[[ RECORDS open ]]

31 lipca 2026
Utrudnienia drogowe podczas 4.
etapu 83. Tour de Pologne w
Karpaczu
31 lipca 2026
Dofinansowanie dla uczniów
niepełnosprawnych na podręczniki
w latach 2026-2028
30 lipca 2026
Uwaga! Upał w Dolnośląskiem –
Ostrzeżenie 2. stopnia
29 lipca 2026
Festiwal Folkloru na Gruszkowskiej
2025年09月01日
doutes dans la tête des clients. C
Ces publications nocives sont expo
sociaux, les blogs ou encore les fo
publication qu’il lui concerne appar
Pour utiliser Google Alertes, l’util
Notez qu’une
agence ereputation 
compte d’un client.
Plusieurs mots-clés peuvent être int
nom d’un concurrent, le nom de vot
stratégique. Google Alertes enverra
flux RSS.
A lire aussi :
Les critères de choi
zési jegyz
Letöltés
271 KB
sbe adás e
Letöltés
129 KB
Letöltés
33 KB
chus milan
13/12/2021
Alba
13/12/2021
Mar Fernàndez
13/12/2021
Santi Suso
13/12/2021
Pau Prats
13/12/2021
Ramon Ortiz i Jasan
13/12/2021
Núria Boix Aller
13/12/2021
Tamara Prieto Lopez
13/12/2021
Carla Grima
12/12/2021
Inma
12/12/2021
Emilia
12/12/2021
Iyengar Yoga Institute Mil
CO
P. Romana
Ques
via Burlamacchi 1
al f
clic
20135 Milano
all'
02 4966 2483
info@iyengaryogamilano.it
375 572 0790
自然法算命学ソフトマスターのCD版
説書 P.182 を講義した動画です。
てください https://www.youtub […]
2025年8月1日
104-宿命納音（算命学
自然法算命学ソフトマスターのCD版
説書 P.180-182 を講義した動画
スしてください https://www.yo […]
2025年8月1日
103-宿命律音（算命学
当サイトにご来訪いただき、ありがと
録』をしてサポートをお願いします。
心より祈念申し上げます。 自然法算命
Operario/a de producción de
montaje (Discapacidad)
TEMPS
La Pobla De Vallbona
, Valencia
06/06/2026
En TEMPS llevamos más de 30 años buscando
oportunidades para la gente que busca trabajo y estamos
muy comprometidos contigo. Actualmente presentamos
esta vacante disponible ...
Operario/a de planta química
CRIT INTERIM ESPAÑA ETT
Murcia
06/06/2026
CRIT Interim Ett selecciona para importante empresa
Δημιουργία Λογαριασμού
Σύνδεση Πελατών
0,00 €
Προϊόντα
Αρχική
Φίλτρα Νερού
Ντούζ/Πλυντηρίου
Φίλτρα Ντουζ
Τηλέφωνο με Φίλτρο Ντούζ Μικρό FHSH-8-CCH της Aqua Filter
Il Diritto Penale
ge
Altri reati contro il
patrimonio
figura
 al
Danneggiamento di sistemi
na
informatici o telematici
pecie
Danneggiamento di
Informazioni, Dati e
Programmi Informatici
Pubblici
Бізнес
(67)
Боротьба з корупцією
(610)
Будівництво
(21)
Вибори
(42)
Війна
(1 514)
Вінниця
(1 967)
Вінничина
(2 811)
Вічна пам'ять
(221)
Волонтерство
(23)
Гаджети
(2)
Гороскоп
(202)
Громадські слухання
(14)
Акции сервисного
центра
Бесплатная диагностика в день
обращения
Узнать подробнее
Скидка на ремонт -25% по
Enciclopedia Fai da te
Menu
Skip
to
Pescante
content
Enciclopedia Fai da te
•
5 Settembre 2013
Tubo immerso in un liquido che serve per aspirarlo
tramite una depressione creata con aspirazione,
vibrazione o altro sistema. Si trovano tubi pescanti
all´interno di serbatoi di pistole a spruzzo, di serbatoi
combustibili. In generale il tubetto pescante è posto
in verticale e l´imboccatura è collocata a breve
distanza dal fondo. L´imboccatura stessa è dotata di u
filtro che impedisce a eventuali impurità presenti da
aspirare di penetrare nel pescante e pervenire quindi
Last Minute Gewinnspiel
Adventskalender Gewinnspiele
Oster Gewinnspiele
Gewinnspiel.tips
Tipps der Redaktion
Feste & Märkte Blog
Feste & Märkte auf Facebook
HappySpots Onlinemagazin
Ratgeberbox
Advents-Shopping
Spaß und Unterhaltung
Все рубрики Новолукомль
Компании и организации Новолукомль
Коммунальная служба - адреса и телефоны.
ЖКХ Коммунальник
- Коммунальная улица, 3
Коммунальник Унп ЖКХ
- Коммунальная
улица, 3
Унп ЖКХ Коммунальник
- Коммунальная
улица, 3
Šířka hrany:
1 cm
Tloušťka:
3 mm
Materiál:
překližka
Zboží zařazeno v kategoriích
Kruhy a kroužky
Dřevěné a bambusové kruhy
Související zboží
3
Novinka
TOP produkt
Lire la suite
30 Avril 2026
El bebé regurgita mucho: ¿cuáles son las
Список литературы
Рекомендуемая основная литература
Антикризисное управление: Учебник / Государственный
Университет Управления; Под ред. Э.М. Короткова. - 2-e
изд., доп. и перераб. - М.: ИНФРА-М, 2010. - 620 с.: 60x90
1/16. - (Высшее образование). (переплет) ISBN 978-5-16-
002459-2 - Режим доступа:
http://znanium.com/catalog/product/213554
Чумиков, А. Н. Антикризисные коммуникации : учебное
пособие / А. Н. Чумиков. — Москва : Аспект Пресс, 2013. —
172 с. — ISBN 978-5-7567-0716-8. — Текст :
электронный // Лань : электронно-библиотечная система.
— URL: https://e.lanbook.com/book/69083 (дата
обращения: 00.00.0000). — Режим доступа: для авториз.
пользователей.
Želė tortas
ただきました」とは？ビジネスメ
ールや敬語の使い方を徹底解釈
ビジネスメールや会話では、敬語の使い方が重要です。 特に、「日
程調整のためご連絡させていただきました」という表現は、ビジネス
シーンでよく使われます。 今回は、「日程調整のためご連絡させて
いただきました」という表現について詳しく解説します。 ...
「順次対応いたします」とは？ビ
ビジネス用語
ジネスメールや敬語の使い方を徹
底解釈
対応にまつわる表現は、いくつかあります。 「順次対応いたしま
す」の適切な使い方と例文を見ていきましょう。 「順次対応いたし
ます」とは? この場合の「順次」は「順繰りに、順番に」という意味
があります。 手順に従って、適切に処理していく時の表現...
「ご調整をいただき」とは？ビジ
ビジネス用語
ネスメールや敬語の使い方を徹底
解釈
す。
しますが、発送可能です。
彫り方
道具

[[ RECORDS closed ]]

AIM OF THE TASK
Above are the entries. Output exactly the lines beginning with the line that has "Plusieurs mots-clés peuvent être int" and ending with the line that has "Informazioni, Dati e".

ANSWER SECTION
Plusieurs mots-clés peuvent être int
nom d’un concurrent, le nom de vot
stratégique. Google Alertes enverra
flux RSS.
A lire aussi :
Les critères de choi
zési jegyz
Letöltés
271 KB
sbe adás e
Letöltés
129 KB
Letöltés
33 KB
chus milan
13/12/2021
Alba
13/12/2021
Mar Fernàndez
13/12/2021
Santi Suso
13/12/2021
Pau Prats
13/12/2021
Ramon Ortiz i Jasan
13/12/2021
Núria Boix Aller
13/12/2021
Tamara Prieto Lopez
13/12/2021
Carla Grima
12/12/2021
Inma
12/12/2021
Emilia
12/12/2021
Iyengar Yoga Institute Mil
CO
P. Romana
Ques
via Burlamacchi 1
al f
clic
20135 Milano
all'
02 4966 2483
info@iyengaryogamilano.it
375 572 0790
自然法算命学ソフトマスターのCD版
説書 P.182 を講義した動画です。
てください https://www.youtub […]
2025年8月1日
104-宿命納音（算命学
自然法算命学ソフトマスターのCD版
説書 P.180-182 を講義した動画
スしてください https://www.yo […]
2025年8月1日
103-宿命律音（算命学
当サイトにご来訪いただき、ありがと
録』をしてサポートをお願いします。
心より祈念申し上げます。 自然法算命
Operario/a de producción de
montaje (Discapacidad)
TEMPS
La Pobla De Vallbona
, Valencia
06/06/2026
En TEMPS llevamos más de 30 años buscando
oportunidades para la gente que busca trabajo y estamos
muy comprometidos contigo. Actualmente presentamos
esta vacante disponible ...
Operario/a de planta química
CRIT INTERIM ESPAÑA ETT
Murcia
06/06/2026
CRIT Interim Ett selecciona para importante empresa
Δημιουργία Λογαριασμού
Σύνδεση Πελατών
0,00 €
Προϊόντα
Αρχική
Φίλτρα Νερού
Ντούζ/Πλυντηρίου
Φίλτρα Ντουζ
Τηλέφωνο με Φίλτρο Ντούζ Μικρό FHSH-8-CCH της Aqua Filter
Il Diritto Penale
ge
Altri reati contro il
patrimonio
figura
 al
Danneggiamento di sistemi
na
informatici o telematici
pecie
Danneggiamento di
Informazioni, Dati e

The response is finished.